The groups and their leaders are listed below.
The Prioritisation Strategy for each CSG and the approaches
adopted by each group to develop it can be found by clicking on the
relevant group.
* The Paediatric Group exists as a partnership with the
NIHR Topic Specific Clinical Research Network: the Medicines for
Children Research Network (MCRN).
The MCRN/Arthritis Research UK Paediatric Rheumatology
Clinical Studies Group functions within the existing structures of
the MCRN and Arthritis Research UK CSGs. The strategy document is
in a different format to the other Arthritis Research
UK CSGs as it fits in with requirements of the MCRN.
Each CSG Lead has recruited an advisory group which includes a
patient representative.
The groups also have both ad hoc and standing subgroups
depending on the area of interest (e.g. by disease area, disease
stage or approach to therapy).
Initial ideas and strategy development come from and are
informed by a combination of:
- Specially convened meetings
- Direct contact with the Group Chair
- Ongoing ad hoc receipt of non-solicited proposals from the
musculoskeletal community
- Onwards transmission to Group Chair of non-solicited relevant
proposals received by Arthritis Research UK
- Contacts with industry identifying new products or new
indications for existing products
- Literature reviews including Cochrane and the Database of
Uncertainties about the Effects of Treatments (DUETS)
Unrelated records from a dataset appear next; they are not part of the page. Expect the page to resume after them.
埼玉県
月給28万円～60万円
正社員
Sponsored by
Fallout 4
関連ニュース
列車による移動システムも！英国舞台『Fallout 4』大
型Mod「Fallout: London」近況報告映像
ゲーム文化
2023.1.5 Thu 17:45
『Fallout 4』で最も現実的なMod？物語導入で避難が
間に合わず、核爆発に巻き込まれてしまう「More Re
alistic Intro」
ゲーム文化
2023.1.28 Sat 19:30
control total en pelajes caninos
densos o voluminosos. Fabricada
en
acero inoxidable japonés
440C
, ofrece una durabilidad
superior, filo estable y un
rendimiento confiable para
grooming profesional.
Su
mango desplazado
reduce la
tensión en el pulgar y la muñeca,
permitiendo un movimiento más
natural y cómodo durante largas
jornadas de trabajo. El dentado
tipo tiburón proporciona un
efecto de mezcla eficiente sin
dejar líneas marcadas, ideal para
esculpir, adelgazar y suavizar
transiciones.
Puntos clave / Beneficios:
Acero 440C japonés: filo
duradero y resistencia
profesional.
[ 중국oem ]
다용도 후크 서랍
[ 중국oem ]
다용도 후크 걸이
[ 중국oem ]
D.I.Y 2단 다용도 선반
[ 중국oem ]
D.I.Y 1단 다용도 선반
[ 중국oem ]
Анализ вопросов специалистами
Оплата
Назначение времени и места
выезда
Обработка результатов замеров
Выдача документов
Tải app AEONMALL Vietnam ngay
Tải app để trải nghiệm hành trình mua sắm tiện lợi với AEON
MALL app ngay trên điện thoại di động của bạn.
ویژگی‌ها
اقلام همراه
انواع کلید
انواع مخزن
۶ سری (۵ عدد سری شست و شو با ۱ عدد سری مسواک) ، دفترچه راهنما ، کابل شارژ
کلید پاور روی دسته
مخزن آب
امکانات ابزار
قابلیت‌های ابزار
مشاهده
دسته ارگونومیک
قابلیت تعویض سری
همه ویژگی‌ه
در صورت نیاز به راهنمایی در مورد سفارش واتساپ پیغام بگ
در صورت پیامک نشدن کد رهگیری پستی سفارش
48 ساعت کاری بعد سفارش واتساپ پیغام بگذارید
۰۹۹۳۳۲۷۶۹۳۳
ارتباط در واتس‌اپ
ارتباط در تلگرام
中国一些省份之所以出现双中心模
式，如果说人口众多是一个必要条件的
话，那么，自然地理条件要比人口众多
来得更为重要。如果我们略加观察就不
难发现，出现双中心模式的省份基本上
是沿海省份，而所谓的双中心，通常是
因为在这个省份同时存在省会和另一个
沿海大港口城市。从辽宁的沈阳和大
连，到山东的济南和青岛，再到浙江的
- Contacts with NICE on influencing their ‘Research Use only’
decisions and their stated research agendas in their issued
appraisals
- Discussions with HTA, MRC and other bodies
The CSGs seek ongoing input and participation from the wider
musculoskeletal community on the strategies and other matters and
welcome any approach at any time.
There is an 'Expression of interest’ form
which can be submitted to help this interaction.
To manage the interests and ideas submission, in addition to the
open and continual receipt of suggestions and proposals, some CSGs
do issue deadlines or ‘calls’ for Expressions of Interest to be
received by certain dates such that the Groups may manage their
activity efficiently.
To assist in considering whether to support to a given proposal
the CSG will seek initial international peer commentary.
Role of individual investigators
The role of individual investigators in ensuring the success of
funded studies is well recognised.
Participation in strategic development: group
leaders ensure that all proposals from any potential investigator
are considered as part of any final agreed strategy. In that sense,
this is considered a part of the peer review process in terms of
agreement of the value of the proposal.
Ownership of the agreed proposal: Each Group is
responsible for allocating leadership of the projects it supports.
Generally those who are responsible for suggesting a study are
likely to be in the strongest position (should they wish) to lead
on it. However the opportunity for collaborative research and
amalgamation of two or more similarly focussed objectives is one of
the CSG functions.
Role of CSG members
The role of the CSG advisory group in ensuring the success of
the prioritisation initiative and the success of funded studies is
key.
Our CSGs are made up of dedicated experts from relevant
disciplines who meet regularly via face-to-face meetings and
teleconferences. Their remit requires input to:
- Strategy development: responsible for
developing and overseeing a comprehensive portfolio/strategy for
clinical trials and related studies.
- Study development: all proposals from
potential investigators are considered with regard to the
identified priorities. In that sense, this is considered a part of
the peer review process in terms of agreement of the value of the
proposal. Responsible for advising investigators, allocating
leadership of the projects, encouraging collaboration amongst
investigators and ensuring consumer involvement.
- Portfolio oversight: each funded project
requires CSG representation on the Trial Steering Committee to
provide independent advice regarding ongoing conduct and progress
and thereby linking back to the underlying CSG activity.